127. Cependant, la société reste polarisée et les blessures du passé doivent être surmontées. Les mesures prometteuses prises pour réformer le système judiciaire, renforcer la liberté des médias, réviser la loi électorale, réformer les services de renseignement et les services secrets ou prévenir et interdire la discrimination doivent être accueillies favorablement et soutenues. Elles devraient également contribuer à assurer l’égalité de tous les citoyens et à surmonter les clivages politiques et ethniques.
128. La réforme de la justice, en particulier, sera de la plus haute importance. Dans un contexte de forte méfiance à l’égard du système judiciaire, la réforme devrait renforcer la responsabilité, la transparence et l’indépendance des juges – et restaurer la confiance. Des mesures importantes restent à engager, notamment la réforme du ministère public. Dans ce contexte, il est nécessaire de veiller à ce que le Bureau de la procureure spéciale qui a joué un rôle décisif dans le règlement des affaires extrêmement sensibles qui ont compromis le fonctionnement des institutions étatiques et judiciaires si nécessaire à l’État de droit, soit en mesure de travailler, au sein du ministère public national, sans ingérence politique indue.
129. En conclusion, nous saluons l’attitude constructive des autorités et leur coopération avec le Conseil de l’Europe. Au cours des deux dernières années, de nombreuses lois importantes ont été adoptées ou révisées sur la base des recommandations formulées par la Commission de Venise, le GRECO et d’autres organes de suivi. Ce processus sera long et difficile. Il faudra changer les mentalités pour mettre en œuvre efficacement les lois récemment adoptées.

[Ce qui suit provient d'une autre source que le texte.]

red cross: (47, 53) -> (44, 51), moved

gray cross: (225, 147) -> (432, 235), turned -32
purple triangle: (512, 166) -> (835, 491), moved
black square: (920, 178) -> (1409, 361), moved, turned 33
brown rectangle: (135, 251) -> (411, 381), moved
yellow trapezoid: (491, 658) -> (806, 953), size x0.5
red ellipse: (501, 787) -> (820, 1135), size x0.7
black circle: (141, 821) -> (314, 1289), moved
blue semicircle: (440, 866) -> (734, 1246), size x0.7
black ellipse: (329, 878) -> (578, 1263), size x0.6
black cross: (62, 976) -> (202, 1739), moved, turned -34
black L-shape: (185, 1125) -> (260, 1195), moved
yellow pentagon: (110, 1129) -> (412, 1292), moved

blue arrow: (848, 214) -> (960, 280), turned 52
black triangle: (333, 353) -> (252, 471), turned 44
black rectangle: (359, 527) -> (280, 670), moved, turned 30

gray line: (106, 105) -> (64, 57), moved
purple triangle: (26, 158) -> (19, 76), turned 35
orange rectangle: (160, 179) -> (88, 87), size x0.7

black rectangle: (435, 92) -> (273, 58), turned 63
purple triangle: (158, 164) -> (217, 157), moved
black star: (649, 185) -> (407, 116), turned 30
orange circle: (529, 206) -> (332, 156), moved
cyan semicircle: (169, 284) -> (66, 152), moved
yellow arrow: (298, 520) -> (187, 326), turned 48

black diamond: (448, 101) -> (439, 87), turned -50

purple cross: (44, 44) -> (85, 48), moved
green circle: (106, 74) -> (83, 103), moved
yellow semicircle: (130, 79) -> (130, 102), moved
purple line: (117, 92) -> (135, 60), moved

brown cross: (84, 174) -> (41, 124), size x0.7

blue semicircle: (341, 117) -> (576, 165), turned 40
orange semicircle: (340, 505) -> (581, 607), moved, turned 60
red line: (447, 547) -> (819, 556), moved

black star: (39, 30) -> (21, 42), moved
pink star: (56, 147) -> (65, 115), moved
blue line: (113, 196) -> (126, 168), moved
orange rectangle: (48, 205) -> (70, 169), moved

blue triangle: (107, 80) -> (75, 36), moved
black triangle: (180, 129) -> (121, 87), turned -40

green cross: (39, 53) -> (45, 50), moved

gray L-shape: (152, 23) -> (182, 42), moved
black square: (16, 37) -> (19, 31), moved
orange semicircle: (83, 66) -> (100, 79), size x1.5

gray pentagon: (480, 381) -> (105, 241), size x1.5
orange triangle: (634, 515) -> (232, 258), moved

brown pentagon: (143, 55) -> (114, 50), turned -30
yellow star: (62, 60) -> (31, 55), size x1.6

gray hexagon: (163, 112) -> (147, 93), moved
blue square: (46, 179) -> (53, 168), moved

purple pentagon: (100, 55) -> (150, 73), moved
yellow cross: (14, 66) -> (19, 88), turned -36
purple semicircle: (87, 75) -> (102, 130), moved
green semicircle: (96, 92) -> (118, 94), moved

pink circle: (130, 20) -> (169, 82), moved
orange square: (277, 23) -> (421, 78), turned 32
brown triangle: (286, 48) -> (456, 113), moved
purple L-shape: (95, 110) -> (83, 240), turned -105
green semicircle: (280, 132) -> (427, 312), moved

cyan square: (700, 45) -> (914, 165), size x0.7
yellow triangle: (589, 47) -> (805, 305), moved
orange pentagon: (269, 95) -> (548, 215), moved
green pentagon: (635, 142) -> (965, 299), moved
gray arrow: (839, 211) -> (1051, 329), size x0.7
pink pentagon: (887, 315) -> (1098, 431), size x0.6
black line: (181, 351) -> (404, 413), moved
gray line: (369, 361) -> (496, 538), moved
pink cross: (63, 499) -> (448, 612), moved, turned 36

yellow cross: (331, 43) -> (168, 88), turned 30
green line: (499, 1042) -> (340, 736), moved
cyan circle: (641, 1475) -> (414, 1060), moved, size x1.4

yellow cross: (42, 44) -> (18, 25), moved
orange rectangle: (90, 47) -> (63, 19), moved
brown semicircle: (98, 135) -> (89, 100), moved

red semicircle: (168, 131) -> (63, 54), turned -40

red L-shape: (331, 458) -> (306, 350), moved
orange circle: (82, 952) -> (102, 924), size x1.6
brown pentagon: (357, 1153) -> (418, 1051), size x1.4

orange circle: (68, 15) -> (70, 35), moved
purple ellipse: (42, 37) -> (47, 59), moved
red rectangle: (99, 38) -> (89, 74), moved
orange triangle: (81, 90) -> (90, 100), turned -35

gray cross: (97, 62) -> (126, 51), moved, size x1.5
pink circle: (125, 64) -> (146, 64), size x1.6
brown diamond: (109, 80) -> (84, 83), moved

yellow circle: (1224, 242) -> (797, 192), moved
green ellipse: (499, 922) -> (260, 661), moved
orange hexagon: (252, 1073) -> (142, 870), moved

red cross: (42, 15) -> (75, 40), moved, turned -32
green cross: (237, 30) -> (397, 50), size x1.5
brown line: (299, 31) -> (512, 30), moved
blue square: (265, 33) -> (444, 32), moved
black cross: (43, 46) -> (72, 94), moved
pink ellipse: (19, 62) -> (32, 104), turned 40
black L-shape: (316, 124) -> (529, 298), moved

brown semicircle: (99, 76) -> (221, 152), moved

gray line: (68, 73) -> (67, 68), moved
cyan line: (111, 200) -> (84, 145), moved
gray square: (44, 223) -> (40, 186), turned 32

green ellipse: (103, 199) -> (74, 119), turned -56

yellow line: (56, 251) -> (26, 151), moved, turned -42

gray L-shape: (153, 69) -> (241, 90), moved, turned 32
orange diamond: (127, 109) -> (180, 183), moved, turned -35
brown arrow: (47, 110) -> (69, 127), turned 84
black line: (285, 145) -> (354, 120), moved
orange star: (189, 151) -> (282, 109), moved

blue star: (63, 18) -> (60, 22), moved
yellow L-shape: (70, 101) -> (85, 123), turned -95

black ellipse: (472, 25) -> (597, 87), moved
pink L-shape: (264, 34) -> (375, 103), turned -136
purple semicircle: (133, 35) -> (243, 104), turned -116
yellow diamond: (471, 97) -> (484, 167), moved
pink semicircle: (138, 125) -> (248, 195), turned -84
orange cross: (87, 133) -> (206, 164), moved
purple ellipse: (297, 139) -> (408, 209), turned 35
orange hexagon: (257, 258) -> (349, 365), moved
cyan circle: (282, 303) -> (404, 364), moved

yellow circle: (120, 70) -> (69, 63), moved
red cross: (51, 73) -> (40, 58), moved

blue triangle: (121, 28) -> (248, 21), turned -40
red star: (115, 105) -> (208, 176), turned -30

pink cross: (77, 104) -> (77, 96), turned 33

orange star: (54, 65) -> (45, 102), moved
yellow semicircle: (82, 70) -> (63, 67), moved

130. La procédure de postsuivi est un outil qui permet un dialogue renforcé avec les autorités de la Macédoine du Nord et qui contribue à faire en sorte que les réformes respectant les normes du Conseil de l’Europe aboutiront à l’établissement d’institutions pérennes et responsables. Nous devrions donc proposer à l'Assemblée de décider de poursuivre le dialogue post-suivi avec la Macédoine du Nord et d'évaluer, dans le prochain rapport que nous avons l'intention de préparer en 2022, les progrès réalisés, notamment dans les domaines suivants:
130.1. la poursuite de la consolidation d’institutions démocratiques durables et fonctionnelles;
130.2. l’indépendance de la justice, notamment le renforcement de l’indépendance et de la responsabilité des juges et des procureurs. L’Assemblée escompte que la réforme du parquet sera menée conformément aux normes du Conseil de l’Europe et permettra de faire en sorte que le parquet spécial, qui a joué un rôle important dans le traitement d’affaires hautement sensibles, soit en mesure de travailler, au sein du ministère public national, sans ingérence politique indue;
130.3. la lutte contre la corruption, conformément aux recommandations formulées par le Groupe d’États contre la corruption (GRECO), notamment en ce qui concerne les affaires de corruption à haut niveau et la mise en œuvre non sélective des lois et des politiques;
130.4. la consolidation de son cadre électoral, conformément aux recommandations de la Commission de Venise et aux rapports des missions d’observation électorale de l’Assemblée;
130.5. la poursuite de politiques inclusives visant à garantir les droits des minorités, dans l’esprit de l’Accord-cadre d’Ohrid, y compris pour la communauté rom.
131. Le Conseil de l’Europe est prêt à tout moment à apporter son expertise pour aider les autorités macédoniennes à se conformer aux normes européennes. Il continuera à soutenir à la fois cette période de transition – qui pourrait être une source d’inspiration pour d’autres États membres du Conseil de l’Europe – et les aspirations des citoyens à l’intégration européenne.